Finding 3: CMS and states are starting to conduct fraud risk assessment activities related to telehealth.
- CMS identified potential types of risk related to the expansion of telehealth and has implemented some elements of the GAO’s fraud risk framework. However, as of September 2021, agency officials indicated that they had not yet determined fraud risk tolerance for services delivered via telehealth and had no plans to do so.
- All six states conducted program integrity activities to mitigate the risk of fraud, waste and abuse that may result from increased access to telehealth services. Activities included issuing written guidance, offering providers technical assistance and conducting data analysis. Some states discussed investigations related to delivery of telehealth services, and one reported investigating a provider who billed an unusually high number of telehealth services.
Finding 4: There is currently no uniform approach to assessing quality of care delivered via telehealth, and CMS does not have plans to collect telehealth-specific quality data or report on the impact of telehealth on quality of care.

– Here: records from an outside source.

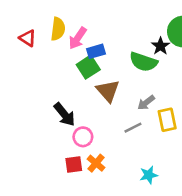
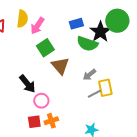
black star: (161, 46) -> (100, 32), size x1.5
blue rectangle: (96, 51) -> (76, 24), moved
gray line: (133, 128) -> (94, 94), moved
orange cross: (96, 163) -> (51, 121), turned 32

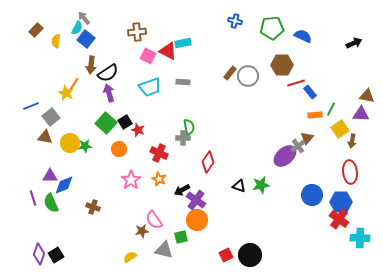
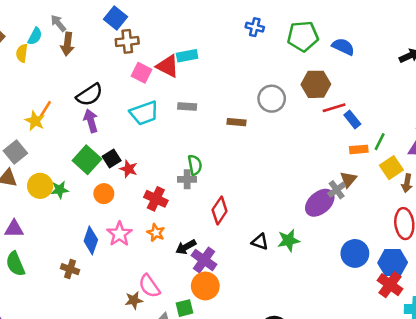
cyan semicircle: (77, 28) -> (35, 36), moved
blue square: (86, 39) -> (116, 18), moved
brown arrow: (91, 65) -> (67, 44), moved
brown rectangle: (230, 73) -> (237, 122), moved, turned 56
blue diamond: (64, 185) -> (91, 240), moved, turned -50

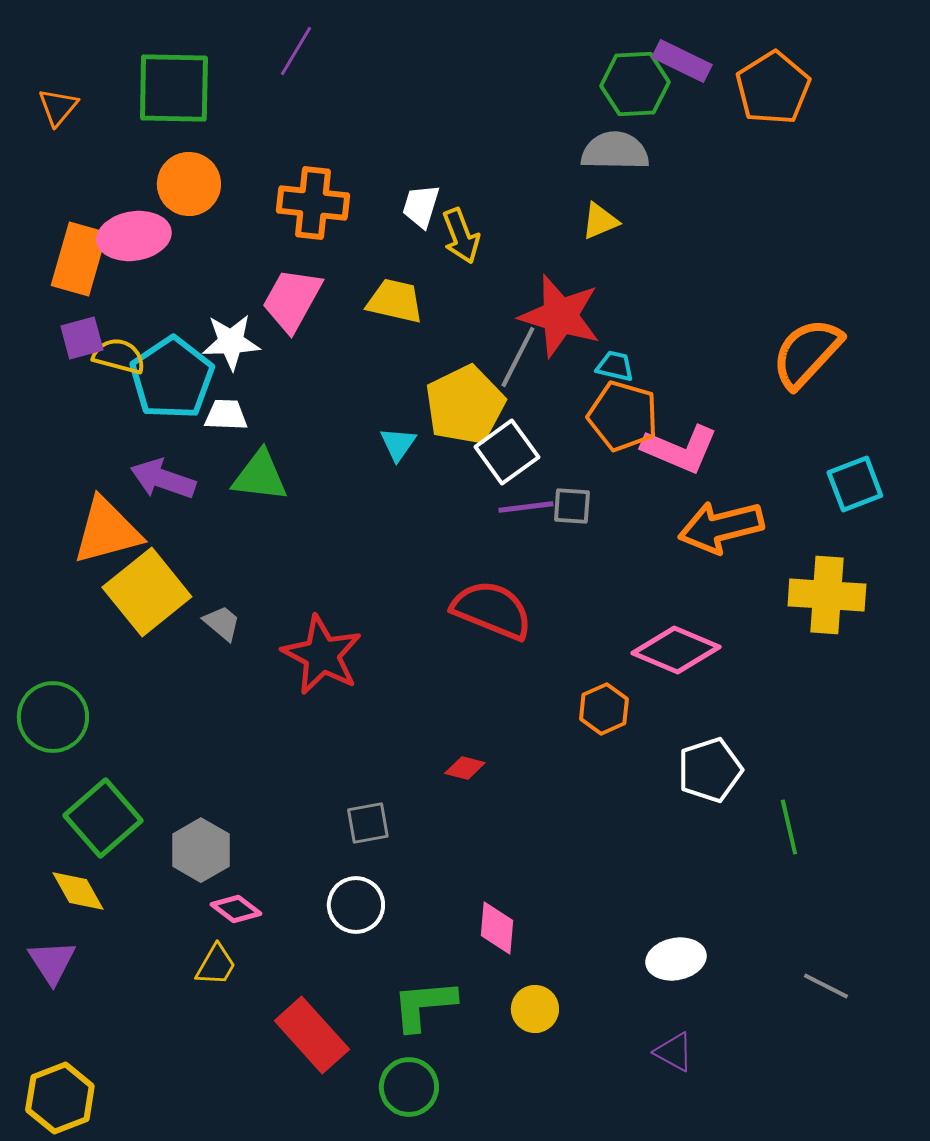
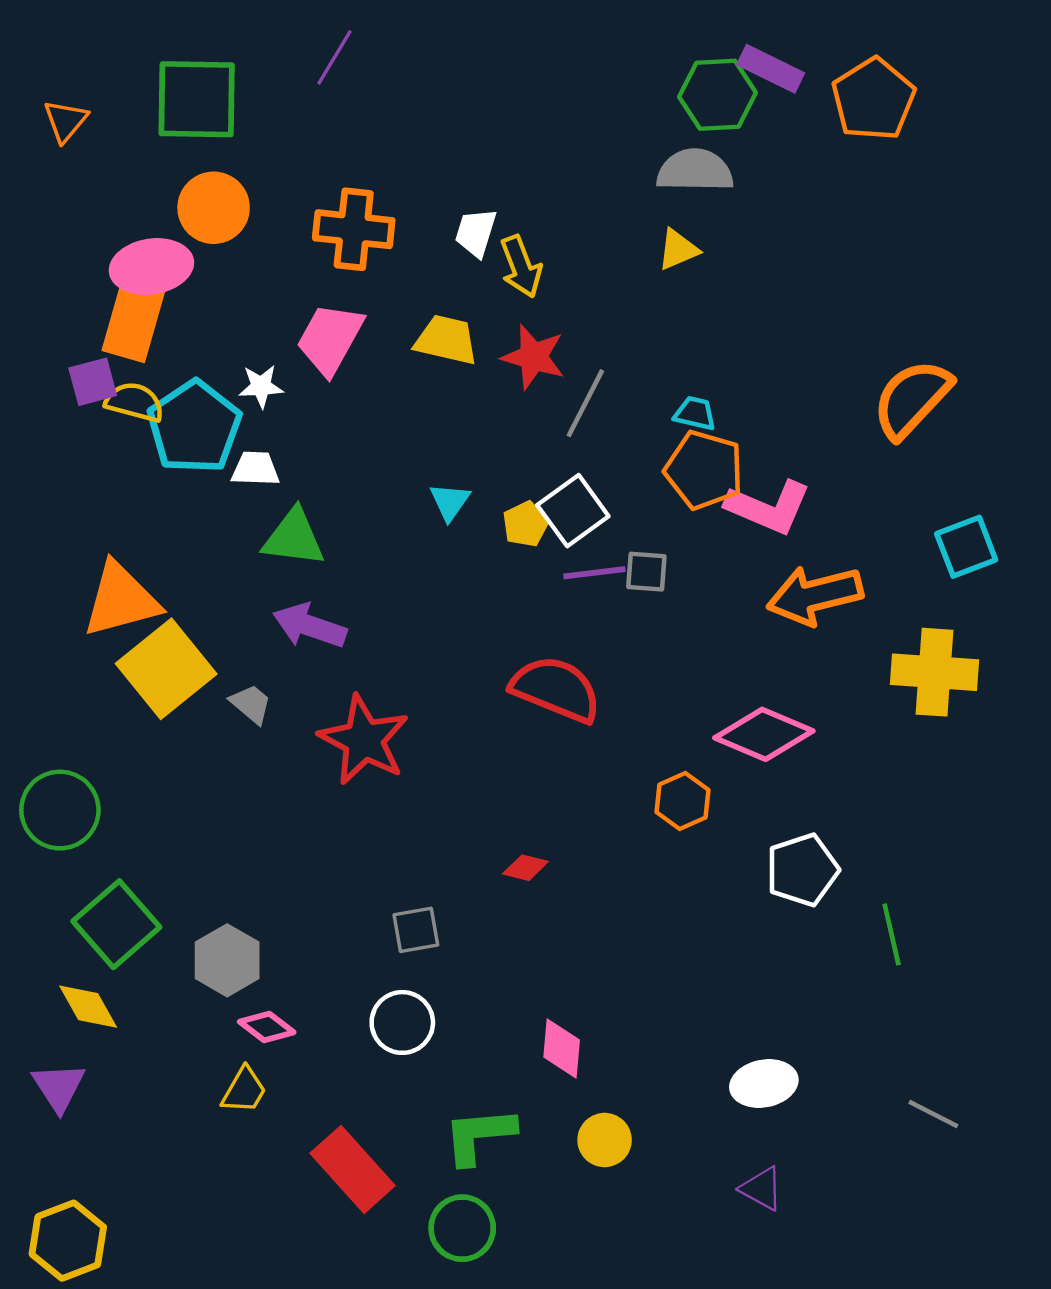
orange rectangle: (79, 259) -> (133, 321), moved
red star: (560, 316) -> (533, 357), moved, size x0.7
white star: (231, 342) -> (261, 386), size x0.7
yellow pentagon: (465, 405) -> (525, 524), moved, size x0.5
purple arrow: (163, 479) -> (310, 626), moved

- Despite recent efforts by the National Quality Forum to outline a framework to support telehealth-specific measure development and CMS’ responsibility to oversee states’ efforts to ensure quality of care for Medicaid beneficiaries, CMS does not currently collect, assess or report information related to the impact of telehealth services on quality of care.

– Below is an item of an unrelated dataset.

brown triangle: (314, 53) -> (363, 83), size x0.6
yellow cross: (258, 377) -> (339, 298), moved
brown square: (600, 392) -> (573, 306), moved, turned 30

- CMS officials indicated that they do not have plans to update existing state reporting requirements, such as Adult and Child Core Sets, to differentiate between services delivered in person or via telehealth. As a result, CMS lacks critical telehealth-specific data and is not positioned to assess quality of care delivered via telehealth.
- Four states reported varying approaches to assessing quality of care delivered via telehealth, including beneficiary surveys, services use analysis and external studies.
Recommendations: Based on these findings, GAO is making two recommendations to CMS:
- Collect and analyze information about the effect delivering services via telehealth has on the quality of care Medicaid beneficiaries receive.
- Determine any next steps based on the results of the report.
Implications for State Medicaid Programs
This GAO report shines a light on current gaps in federal and state telehealth quality-monitoring activities. In response to this report, the state should continue to develop infrastructure and processes to enable data collection and reporting related to quality of care delivered via telehealth. In addition, states should enhance data collection related to beneficiary demographics to enable more accurate analysis of the impact of telehealth on health equity and digital inclusion. Finally, states should review existing program integrity activities related to fraud, waste and abuse for all services (in-person and telehealth) and consider adapting existing procedures or adopting new ones that enable better oversight of Medicaid telehealth utilization and quality.
1 CMS selected the six states (Arizona, California, Maine, Mississippi, Missouri, Tennessee) based on variation in geography, Medicaid program size, and percentage of population living in rural areas. CMS determined that data from Tennessee was not sufficiently reliable for analytic purposes, so data from that state was excluded from various analyses in the report.